§ WHAT YOU HAVE TO DO
Faithfully repeat all of the records, as they are written below.

Items listed in a dataset
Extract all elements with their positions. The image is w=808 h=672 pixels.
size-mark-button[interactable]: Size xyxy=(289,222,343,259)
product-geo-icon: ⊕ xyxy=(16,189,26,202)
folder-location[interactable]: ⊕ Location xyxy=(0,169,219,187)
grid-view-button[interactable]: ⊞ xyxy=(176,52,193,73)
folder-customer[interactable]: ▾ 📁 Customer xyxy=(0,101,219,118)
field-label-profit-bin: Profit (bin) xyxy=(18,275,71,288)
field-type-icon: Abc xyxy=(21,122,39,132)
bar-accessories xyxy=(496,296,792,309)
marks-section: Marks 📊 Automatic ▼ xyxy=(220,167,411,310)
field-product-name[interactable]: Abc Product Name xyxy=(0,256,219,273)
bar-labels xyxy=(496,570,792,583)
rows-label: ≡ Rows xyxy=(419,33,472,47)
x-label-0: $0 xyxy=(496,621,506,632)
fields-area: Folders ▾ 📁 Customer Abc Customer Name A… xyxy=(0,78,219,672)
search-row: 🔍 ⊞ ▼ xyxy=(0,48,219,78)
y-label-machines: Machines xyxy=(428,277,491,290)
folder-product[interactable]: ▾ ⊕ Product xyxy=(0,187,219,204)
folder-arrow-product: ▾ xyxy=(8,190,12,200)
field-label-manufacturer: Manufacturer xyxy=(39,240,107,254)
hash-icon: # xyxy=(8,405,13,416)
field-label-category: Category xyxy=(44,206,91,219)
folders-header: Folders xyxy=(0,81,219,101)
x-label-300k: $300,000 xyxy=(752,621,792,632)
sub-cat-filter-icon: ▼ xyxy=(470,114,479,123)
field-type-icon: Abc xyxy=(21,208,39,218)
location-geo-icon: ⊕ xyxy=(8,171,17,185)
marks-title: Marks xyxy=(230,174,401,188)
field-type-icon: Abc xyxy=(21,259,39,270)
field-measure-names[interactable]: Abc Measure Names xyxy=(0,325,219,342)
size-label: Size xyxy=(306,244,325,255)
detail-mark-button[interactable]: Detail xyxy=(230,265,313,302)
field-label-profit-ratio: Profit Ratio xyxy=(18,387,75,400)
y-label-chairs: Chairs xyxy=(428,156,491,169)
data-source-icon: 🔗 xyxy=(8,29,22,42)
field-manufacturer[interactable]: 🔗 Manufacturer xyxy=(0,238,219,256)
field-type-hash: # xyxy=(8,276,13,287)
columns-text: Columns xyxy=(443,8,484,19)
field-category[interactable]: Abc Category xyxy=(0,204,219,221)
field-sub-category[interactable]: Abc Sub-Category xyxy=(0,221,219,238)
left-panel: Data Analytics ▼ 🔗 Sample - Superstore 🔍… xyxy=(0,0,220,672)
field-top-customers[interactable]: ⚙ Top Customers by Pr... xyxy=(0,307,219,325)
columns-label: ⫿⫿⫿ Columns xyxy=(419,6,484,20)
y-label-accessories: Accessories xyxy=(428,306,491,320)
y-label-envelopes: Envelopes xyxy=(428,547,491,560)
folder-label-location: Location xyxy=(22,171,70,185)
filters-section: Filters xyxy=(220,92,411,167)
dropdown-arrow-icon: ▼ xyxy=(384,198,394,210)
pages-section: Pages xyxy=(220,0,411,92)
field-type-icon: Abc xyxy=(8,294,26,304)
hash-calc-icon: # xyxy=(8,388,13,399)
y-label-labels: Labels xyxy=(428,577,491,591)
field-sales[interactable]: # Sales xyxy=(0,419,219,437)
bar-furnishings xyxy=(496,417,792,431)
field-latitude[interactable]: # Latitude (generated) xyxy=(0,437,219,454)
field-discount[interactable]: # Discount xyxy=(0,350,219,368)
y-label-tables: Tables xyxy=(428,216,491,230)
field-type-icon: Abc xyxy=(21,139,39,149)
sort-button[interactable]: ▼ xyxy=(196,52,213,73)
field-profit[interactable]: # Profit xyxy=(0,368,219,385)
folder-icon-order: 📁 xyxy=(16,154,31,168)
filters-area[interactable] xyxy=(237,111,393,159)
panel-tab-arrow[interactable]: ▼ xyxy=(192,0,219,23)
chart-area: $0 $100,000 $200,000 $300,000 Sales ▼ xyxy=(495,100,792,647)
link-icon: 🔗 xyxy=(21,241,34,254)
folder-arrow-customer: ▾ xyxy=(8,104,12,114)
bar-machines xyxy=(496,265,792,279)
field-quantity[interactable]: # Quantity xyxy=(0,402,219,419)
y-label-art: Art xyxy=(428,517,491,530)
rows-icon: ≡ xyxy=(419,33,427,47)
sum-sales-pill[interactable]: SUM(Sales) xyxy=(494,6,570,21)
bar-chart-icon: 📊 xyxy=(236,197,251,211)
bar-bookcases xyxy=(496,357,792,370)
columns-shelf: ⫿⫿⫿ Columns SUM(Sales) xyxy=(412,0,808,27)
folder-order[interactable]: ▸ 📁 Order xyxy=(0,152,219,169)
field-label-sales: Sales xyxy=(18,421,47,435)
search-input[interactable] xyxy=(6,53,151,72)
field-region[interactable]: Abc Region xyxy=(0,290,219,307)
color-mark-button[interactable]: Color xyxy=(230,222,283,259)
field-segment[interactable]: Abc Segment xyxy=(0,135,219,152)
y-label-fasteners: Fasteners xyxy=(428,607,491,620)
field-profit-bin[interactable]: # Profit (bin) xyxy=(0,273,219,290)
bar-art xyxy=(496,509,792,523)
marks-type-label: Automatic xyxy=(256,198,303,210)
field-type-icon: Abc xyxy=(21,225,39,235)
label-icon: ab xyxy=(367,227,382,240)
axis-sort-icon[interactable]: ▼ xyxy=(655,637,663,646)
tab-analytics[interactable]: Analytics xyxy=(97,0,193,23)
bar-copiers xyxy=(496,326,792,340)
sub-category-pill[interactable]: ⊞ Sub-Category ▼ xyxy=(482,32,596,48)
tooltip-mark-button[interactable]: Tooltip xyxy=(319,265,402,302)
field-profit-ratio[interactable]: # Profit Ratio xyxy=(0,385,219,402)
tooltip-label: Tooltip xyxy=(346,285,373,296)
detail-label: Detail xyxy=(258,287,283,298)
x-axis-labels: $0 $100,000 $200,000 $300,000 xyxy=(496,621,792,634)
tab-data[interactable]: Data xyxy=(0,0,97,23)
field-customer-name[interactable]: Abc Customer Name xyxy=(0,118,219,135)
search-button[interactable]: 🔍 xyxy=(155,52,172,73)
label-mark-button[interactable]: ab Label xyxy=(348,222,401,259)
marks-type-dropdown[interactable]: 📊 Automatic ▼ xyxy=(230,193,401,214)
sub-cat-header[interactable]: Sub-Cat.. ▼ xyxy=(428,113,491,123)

§ WRITTEN ANSWER
Extract all elements with their positions. The image is w=808 h=672 pixels.
size-mark-button[interactable]: Size xyxy=(289,222,343,259)
product-geo-icon: ⊕ xyxy=(16,189,26,202)
folder-location[interactable]: ⊕ Location xyxy=(0,169,219,187)
grid-view-button[interactable]: ⊞ xyxy=(176,52,193,73)
folder-customer[interactable]: ▾ 📁 Customer xyxy=(0,101,219,118)
field-label-profit-bin: Profit (bin) xyxy=(18,275,71,288)
field-type-icon: Abc xyxy=(21,122,39,132)
bar-accessories xyxy=(496,296,792,309)
marks-section: Marks 📊 Automatic ▼ xyxy=(220,167,411,310)
field-product-name[interactable]: Abc Product Name xyxy=(0,256,219,273)
bar-labels xyxy=(496,570,792,583)
rows-label: ≡ Rows xyxy=(419,33,472,47)
x-label-0: $0 xyxy=(496,621,506,632)
fields-area: Folders ▾ 📁 Customer Abc Customer Name A… xyxy=(0,78,219,672)
search-row: 🔍 ⊞ ▼ xyxy=(0,48,219,78)
y-label-machines: Machines xyxy=(428,277,491,290)
folder-product[interactable]: ▾ ⊕ Product xyxy=(0,187,219,204)
folder-arrow-product: ▾ xyxy=(8,190,12,200)
field-label-manufacturer: Manufacturer xyxy=(39,240,107,254)
hash-icon: # xyxy=(8,405,13,416)
field-label-category: Category xyxy=(44,206,91,219)
folders-header: Folders xyxy=(0,81,219,101)
x-label-300k: $300,000 xyxy=(752,621,792,632)
sub-cat-filter-icon: ▼ xyxy=(470,114,479,123)
field-type-icon: Abc xyxy=(21,208,39,218)
location-geo-icon: ⊕ xyxy=(8,171,17,185)
marks-title: Marks xyxy=(230,174,401,188)
field-type-icon: Abc xyxy=(21,259,39,270)
field-measure-names[interactable]: Abc Measure Names xyxy=(0,325,219,342)
size-label: Size xyxy=(306,244,325,255)
detail-mark-button[interactable]: Detail xyxy=(230,265,313,302)
field-label-profit-ratio: Profit Ratio xyxy=(18,387,75,400)
y-label-chairs: Chairs xyxy=(428,156,491,169)
data-source-icon: 🔗 xyxy=(8,29,22,42)
field-manufacturer[interactable]: 🔗 Manufacturer xyxy=(0,238,219,256)
field-type-hash: # xyxy=(8,276,13,287)
columns-text: Columns xyxy=(443,8,484,19)
field-category[interactable]: Abc Category xyxy=(0,204,219,221)
field-sub-category[interactable]: Abc Sub-Category xyxy=(0,221,219,238)
left-panel: Data Analytics ▼ 🔗 Sample - Superstore 🔍… xyxy=(0,0,220,672)
field-top-customers[interactable]: ⚙ Top Customers by Pr... xyxy=(0,307,219,325)
columns-label: ⫿⫿⫿ Columns xyxy=(419,6,484,20)
y-label-accessories: Accessories xyxy=(428,306,491,320)
y-label-envelopes: Envelopes xyxy=(428,547,491,560)
folder-label-location: Location xyxy=(22,171,70,185)
filters-section: Filters xyxy=(220,92,411,167)
dropdown-arrow-icon: ▼ xyxy=(384,198,394,210)
pages-section: Pages xyxy=(220,0,411,92)
field-type-icon: Abc xyxy=(8,294,26,304)
hash-calc-icon: # xyxy=(8,388,13,399)
y-label-labels: Labels xyxy=(428,577,491,591)
field-sales[interactable]: # Sales xyxy=(0,419,219,437)
bar-furnishings xyxy=(496,417,792,431)
field-latitude[interactable]: # Latitude (generated) xyxy=(0,437,219,454)
field-discount[interactable]: # Discount xyxy=(0,350,219,368)
y-label-tables: Tables xyxy=(428,216,491,230)
field-type-icon: Abc xyxy=(21,139,39,149)
sort-button[interactable]: ▼ xyxy=(196,52,213,73)
field-profit[interactable]: # Profit xyxy=(0,368,219,385)
folder-icon-order: 📁 xyxy=(16,154,31,168)
filters-area[interactable] xyxy=(237,111,393,159)
panel-tab-arrow[interactable]: ▼ xyxy=(192,0,219,23)
chart-area: $0 $100,000 $200,000 $300,000 Sales ▼ xyxy=(495,100,792,647)
link-icon: 🔗 xyxy=(21,241,34,254)
folder-arrow-customer: ▾ xyxy=(8,104,12,114)
bar-machines xyxy=(496,265,792,279)
field-quantity[interactable]: # Quantity xyxy=(0,402,219,419)
y-label-art: Art xyxy=(428,517,491,530)
rows-icon: ≡ xyxy=(419,33,427,47)
sum-sales-pill[interactable]: SUM(Sales) xyxy=(494,6,570,21)
bar-chart-icon: 📊 xyxy=(236,197,251,211)
bar-bookcases xyxy=(496,357,792,370)
columns-shelf: ⫿⫿⫿ Columns SUM(Sales) xyxy=(412,0,808,27)
folder-order[interactable]: ▸ 📁 Order xyxy=(0,152,219,169)
field-label-sales: Sales xyxy=(18,421,47,435)
search-input[interactable] xyxy=(6,53,151,72)
field-region[interactable]: Abc Region xyxy=(0,290,219,307)
color-mark-button[interactable]: Color xyxy=(230,222,283,259)
field-segment[interactable]: Abc Segment xyxy=(0,135,219,152)
y-label-fasteners: Fasteners xyxy=(428,607,491,620)
field-profit-bin[interactable]: # Profit (bin) xyxy=(0,273,219,290)
bar-art xyxy=(496,509,792,523)
marks-type-label: Automatic xyxy=(256,198,303,210)
field-type-icon: Abc xyxy=(21,225,39,235)
label-icon: ab xyxy=(367,227,382,240)
axis-sort-icon[interactable]: ▼ xyxy=(655,637,663,646)
tab-analytics[interactable]: Analytics xyxy=(97,0,193,23)
bar-copiers xyxy=(496,326,792,340)
sub-category-pill[interactable]: ⊞ Sub-Category ▼ xyxy=(482,32,596,48)
tooltip-mark-button[interactable]: Tooltip xyxy=(319,265,402,302)
field-profit-ratio[interactable]: # Profit Ratio xyxy=(0,385,219,402)
tooltip-label: Tooltip xyxy=(346,285,373,296)
detail-label: Detail xyxy=(258,287,283,298)
x-axis-labels: $0 $100,000 $200,000 $300,000 xyxy=(496,621,792,634)
tab-data[interactable]: Data xyxy=(0,0,97,23)
field-customer-name[interactable]: Abc Customer Name xyxy=(0,118,219,135)
search-button[interactable]: 🔍 xyxy=(155,52,172,73)
label-mark-button[interactable]: ab Label xyxy=(348,222,401,259)
marks-type-dropdown[interactable]: 📊 Automatic ▼ xyxy=(230,193,401,214)
sub-cat-header[interactable]: Sub-Cat.. ▼ xyxy=(428,113,491,123)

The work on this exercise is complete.